**WORK TASK**
Please quote exactly the lines below from the line containing "From time to" to the line containing "distributing to you", both lines included, and nothing else.

________

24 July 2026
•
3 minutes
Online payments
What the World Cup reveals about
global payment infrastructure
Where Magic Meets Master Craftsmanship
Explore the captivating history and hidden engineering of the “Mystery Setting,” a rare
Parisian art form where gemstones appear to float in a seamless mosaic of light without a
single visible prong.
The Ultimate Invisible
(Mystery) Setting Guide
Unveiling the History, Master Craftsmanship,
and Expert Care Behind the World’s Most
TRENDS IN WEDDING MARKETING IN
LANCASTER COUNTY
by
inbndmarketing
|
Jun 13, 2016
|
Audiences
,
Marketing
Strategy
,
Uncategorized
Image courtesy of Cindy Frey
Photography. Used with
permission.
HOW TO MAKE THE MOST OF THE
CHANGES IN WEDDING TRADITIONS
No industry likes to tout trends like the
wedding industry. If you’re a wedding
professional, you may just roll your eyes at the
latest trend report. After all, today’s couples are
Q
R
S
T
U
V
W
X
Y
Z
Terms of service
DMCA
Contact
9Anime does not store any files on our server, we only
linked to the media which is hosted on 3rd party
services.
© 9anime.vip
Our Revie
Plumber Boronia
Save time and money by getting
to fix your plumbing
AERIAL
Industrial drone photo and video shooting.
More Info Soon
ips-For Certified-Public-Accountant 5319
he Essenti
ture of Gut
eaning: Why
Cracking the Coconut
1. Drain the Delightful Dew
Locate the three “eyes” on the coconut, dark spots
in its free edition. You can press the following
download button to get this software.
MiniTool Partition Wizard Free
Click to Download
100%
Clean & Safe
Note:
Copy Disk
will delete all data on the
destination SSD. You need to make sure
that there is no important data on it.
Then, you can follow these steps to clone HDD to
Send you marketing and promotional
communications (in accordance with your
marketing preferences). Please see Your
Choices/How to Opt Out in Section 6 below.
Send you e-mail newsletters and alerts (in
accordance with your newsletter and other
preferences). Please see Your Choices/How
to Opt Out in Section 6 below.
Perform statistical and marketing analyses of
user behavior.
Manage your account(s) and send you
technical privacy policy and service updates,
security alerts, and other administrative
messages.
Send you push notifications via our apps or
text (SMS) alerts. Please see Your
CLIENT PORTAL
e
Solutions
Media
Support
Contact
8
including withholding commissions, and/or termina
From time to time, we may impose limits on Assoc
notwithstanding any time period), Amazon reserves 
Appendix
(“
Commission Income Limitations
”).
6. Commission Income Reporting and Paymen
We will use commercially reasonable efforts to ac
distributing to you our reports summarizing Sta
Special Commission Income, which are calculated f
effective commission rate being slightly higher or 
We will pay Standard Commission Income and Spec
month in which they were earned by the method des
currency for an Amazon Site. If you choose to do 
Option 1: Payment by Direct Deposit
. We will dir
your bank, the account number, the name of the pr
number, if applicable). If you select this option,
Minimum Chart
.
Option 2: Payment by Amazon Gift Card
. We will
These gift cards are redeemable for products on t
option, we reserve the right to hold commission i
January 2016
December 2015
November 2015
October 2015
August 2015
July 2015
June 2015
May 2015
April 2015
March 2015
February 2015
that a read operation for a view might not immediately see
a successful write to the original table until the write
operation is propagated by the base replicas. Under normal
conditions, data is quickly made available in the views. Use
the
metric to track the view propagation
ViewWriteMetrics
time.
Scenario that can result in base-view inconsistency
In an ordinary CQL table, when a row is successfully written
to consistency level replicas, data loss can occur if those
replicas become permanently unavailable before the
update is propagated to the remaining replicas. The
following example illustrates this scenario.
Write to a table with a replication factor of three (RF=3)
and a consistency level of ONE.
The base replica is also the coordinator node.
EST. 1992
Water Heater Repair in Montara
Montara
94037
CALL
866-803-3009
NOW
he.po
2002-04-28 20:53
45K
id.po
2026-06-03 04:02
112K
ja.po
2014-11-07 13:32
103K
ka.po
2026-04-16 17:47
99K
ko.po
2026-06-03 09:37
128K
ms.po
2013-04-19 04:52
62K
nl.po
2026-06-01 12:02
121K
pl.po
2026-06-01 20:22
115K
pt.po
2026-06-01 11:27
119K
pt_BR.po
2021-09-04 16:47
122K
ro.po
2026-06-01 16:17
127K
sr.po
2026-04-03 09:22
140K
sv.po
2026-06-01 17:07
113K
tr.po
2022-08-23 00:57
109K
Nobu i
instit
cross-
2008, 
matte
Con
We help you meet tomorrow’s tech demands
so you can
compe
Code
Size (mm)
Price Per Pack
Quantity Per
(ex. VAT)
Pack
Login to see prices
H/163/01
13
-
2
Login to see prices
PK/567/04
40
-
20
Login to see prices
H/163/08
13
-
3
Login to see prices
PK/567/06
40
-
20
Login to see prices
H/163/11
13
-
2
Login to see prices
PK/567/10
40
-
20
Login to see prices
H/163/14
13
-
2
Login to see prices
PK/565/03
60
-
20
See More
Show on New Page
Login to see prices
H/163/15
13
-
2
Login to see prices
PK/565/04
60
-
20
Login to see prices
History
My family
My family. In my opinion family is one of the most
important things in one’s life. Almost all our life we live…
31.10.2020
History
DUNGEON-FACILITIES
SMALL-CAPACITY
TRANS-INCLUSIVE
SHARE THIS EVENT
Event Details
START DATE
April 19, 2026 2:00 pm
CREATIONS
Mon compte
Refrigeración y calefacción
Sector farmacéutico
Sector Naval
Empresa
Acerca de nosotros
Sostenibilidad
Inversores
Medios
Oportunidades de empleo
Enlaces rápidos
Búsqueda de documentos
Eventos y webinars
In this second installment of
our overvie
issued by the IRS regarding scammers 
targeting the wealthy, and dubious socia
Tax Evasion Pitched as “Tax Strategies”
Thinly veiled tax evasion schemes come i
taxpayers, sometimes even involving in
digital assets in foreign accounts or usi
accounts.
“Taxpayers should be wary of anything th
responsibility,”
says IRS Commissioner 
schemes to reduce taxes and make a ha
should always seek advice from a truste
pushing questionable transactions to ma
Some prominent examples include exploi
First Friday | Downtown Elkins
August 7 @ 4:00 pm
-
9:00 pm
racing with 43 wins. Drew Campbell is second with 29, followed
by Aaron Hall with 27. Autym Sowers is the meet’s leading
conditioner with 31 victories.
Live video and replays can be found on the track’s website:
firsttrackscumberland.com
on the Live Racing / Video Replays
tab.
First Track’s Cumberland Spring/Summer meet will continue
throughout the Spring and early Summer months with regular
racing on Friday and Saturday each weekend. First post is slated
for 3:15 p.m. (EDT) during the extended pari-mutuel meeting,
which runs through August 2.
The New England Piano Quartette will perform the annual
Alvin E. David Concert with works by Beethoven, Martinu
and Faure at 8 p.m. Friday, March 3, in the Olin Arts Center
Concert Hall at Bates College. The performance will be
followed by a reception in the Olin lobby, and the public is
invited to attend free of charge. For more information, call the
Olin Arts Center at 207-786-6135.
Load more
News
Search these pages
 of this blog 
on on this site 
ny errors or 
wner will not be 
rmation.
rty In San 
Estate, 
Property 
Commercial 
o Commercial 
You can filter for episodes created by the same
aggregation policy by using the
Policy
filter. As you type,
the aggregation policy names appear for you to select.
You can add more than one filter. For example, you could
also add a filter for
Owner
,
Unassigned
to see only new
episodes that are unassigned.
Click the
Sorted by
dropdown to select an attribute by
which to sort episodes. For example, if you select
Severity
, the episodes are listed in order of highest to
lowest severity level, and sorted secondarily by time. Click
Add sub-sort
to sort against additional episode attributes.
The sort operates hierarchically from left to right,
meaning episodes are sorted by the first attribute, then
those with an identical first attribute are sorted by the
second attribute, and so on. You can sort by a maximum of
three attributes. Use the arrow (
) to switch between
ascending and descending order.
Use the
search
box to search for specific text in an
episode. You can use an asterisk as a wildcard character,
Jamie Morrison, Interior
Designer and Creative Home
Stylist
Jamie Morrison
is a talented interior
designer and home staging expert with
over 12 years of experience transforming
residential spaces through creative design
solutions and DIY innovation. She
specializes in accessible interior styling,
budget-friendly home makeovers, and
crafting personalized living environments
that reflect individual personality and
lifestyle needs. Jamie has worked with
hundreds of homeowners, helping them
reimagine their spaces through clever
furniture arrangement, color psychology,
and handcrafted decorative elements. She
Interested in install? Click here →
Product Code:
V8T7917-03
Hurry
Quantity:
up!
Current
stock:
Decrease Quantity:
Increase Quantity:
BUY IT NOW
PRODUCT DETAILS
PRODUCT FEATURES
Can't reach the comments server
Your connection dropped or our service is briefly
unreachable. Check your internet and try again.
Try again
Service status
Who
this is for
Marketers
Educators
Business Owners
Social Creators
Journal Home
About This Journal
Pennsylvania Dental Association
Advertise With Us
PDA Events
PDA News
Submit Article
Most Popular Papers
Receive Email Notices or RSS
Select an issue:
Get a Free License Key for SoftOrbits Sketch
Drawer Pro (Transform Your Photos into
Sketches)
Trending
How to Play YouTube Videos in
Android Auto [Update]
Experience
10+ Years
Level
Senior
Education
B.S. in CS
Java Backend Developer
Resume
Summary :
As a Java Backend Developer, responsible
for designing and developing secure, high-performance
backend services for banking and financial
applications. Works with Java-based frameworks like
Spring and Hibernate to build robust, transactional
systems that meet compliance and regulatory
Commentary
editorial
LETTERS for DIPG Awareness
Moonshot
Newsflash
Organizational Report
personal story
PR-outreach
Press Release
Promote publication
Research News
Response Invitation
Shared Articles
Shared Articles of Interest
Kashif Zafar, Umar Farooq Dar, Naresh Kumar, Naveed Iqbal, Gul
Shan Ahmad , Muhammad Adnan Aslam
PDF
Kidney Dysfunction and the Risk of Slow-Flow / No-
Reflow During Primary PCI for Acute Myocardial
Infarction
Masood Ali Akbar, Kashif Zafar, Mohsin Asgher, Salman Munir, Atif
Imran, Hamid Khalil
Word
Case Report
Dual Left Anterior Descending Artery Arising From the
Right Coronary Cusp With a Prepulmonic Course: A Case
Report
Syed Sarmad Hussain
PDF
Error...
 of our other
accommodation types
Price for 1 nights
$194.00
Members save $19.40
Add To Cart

________

**EXERCISE ANSWER**
From time to time, we may impose limits on Assoc
notwithstanding any time period), Amazon reserves 
Appendix
(“
Commission Income Limitations
”).
6. Commission Income Reporting and Paymen
We will use commercially reasonable efforts to ac
distributing to you our reports summarizing Sta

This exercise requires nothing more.